Dr. Albright notes the parallels to the popular uprisings against Communist regimes a half-century ago. “The administration in the 1950s kept saying to the Hungarian people, ‘We will help you if you rise up.’ And then we didn’t,” she said. “Czechoslovakia in 1968.”

Liz Cheney — a top adviser to her father, former Vice President Dick Cheney — complains about Mr. Obama that “it shouldn’t have taken him so long to express the outrage.” A quarter-century ago, Mr. Cheney twice voted against sanctions on the apartheid government of South Africa. So much for outrage.

Much more crucial will be the decisions Mr. Obama has to make in the months ahead. Even if some compromise is reached, it’s unlikely that the “moderates” or “reformers” will be eager to deal with the long-reviled Americans. Mr. Obama seems to have made impressive strides in changing Muslims’ perceptions; there’s still a way to go.

And whatever the necessity of engaging the hard-liners on the nuclear or other issues, as Mr. Obama has pledged, domestic politics will make this almost impossible if the Iranian regime retains power violently.

The context isn’t encouraging. For decades, U.S.-Iranian relations have been consistently botched on both sides.

In the 1980s, during the bloody Iran-Iraq war, the United States — after dispatching an envoy named Donald Rumsfeld — not so subtly sided with Saddam Hussein, who used chemical and biological warfare to slaughter Iranians.
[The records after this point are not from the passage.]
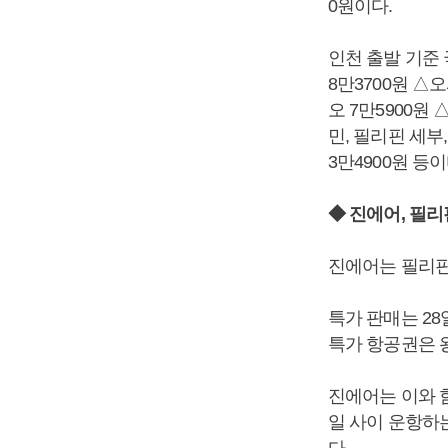
0원이다.
인천 출발 기준 
8만3700원 △
오 7만5900원
민, 필리핀 세부
3만4900원 등이
◆ 진에어, 필리
진에어는 필리핀
특가 판매는 28
특가 항공권은 왕
진에어는 이와 함
일 사이 운항하
다.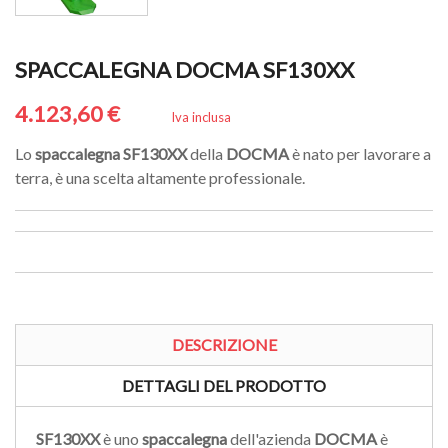
SPACCALEGNA DOCMA SF130XX
4.123,60 €
Iva inclusa
Lo
spaccalegna
SF130XX
della
DOCMA
è nato per lavorare a
terra, è una scelta altamente professionale.
DESCRIZIONE
DETTAGLI DEL PRODOTTO
SF130XX
è uno
spaccalegna
dell'azienda
DOCMA
è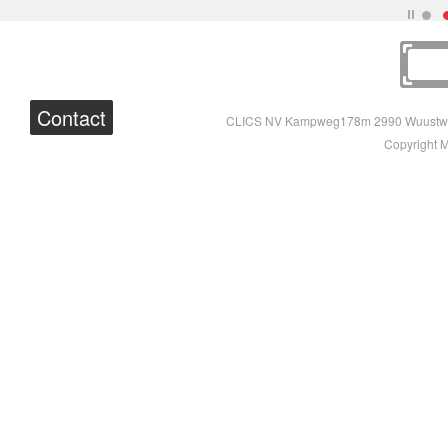
Contact
CLICS NV Kampweg178m 2990 Wuustwe
Copyright 
WOW SET
R/C CRUISER 
(16pcs)
(52pcs)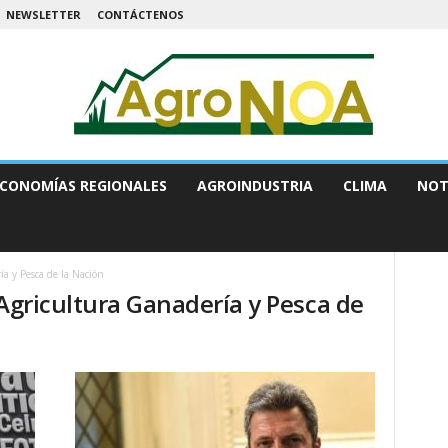
NEWSLETTER
CONTÁCTENOS
CONOMÍAS REGIONALES
AGROINDUSTRIA
CLIMA
NOT
ía y Pesca de la Nación
 Agricultura Ganadería y Pesca de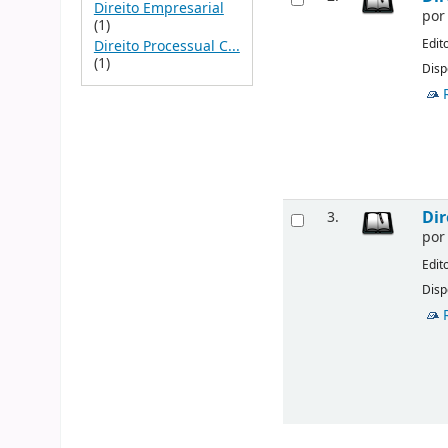
Direito Empresarial
po
(1)
Edit
Direito Processual C...
(1)
Disp
Dir
3.
po
Edit
Disp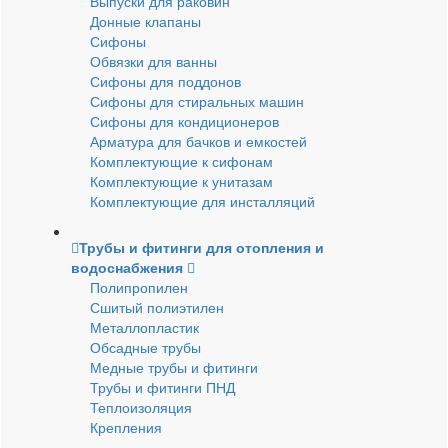
Выпуски для раковин
Донные клапаны
Сифоны
Обвязки для ванны
Сифоны для поддонов
Сифоны для стиральных машин
Сифоны для кондиционеров
Арматура для бачков и емкостей
Комплектующие к сифонам
Комплектующие к унитазам
Комплектующие для инсталляций
Трубы и фитинги для отопления и
водоснабжения
Полипропилен
Сшитый полиэтилен
Металлопластик
Обсадные трубы
Медные трубы и фитинги
Трубы и фитинги ПНД
Теплоизоляция
Крепления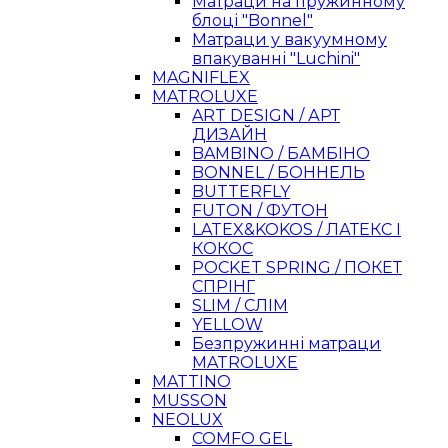
Матраци на пружинному
блоці "Bonnel"
Матраци у вакуумному
впакуванні "Luchini"
MAGNIFLEX
MATROLUXE
ART DESIGN / АРТ
ДИЗАЙН
BAMBINO / БАМБІНО
BONNEL / БОННЕЛЬ
BUTTERFLY
FUTON / ФУТОН
LATEX&KOKOS / ЛАТЕКС І
КОКОС
POCKET SPRING / ПОКЕТ
СПРІНГ
SLIM / СЛІМ
YELLOW
Безпружинні матраци
MATROLUXE
MATTINO
MUSSON
NEOLUX
COMFO GEL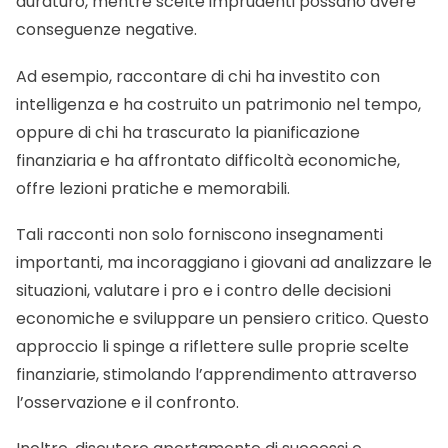
duraturo, mentre scelte imprudenti possano avere
conseguenze negative.
Ad esempio, raccontare di chi ha investito con
intelligenza e ha costruito un patrimonio nel tempo,
oppure di chi ha trascurato la pianificazione
finanziaria e ha affrontato difficoltà economiche,
offre lezioni pratiche e memorabili.
Tali racconti non solo forniscono insegnamenti
importanti, ma incoraggiano i giovani ad analizzare le
situazioni, valutare i pro e i contro delle decisioni
economiche e sviluppare un pensiero critico. Questo
approccio li spinge a riflettere sulle proprie scelte
finanziarie, stimolando l’apprendimento attraverso
l’osservazione e il confronto.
That memory is more vivid to many in Iran than is the 1978-79 revolution.

A dozen years ago, when the Iranians elected a comparative moderate, Mohammad Khatami, the Clinton administration extended olive branches.

Dr. Albright gave a conciliatory speech and tried to cooperate at the United Nations. A visa was granted for Iranian wrestlers, and import bans on caviar and rugs were lifted.

The Iranians either ignored or didn’t pick up on those signals, and relations deteriorated.

The pressure by Tehran thugs may succeed in the short term. A permanent change, however, is taking place in Iran. The United States and Iran, the most important Muslim geopolitical power in the region, can ill afford to botch it again.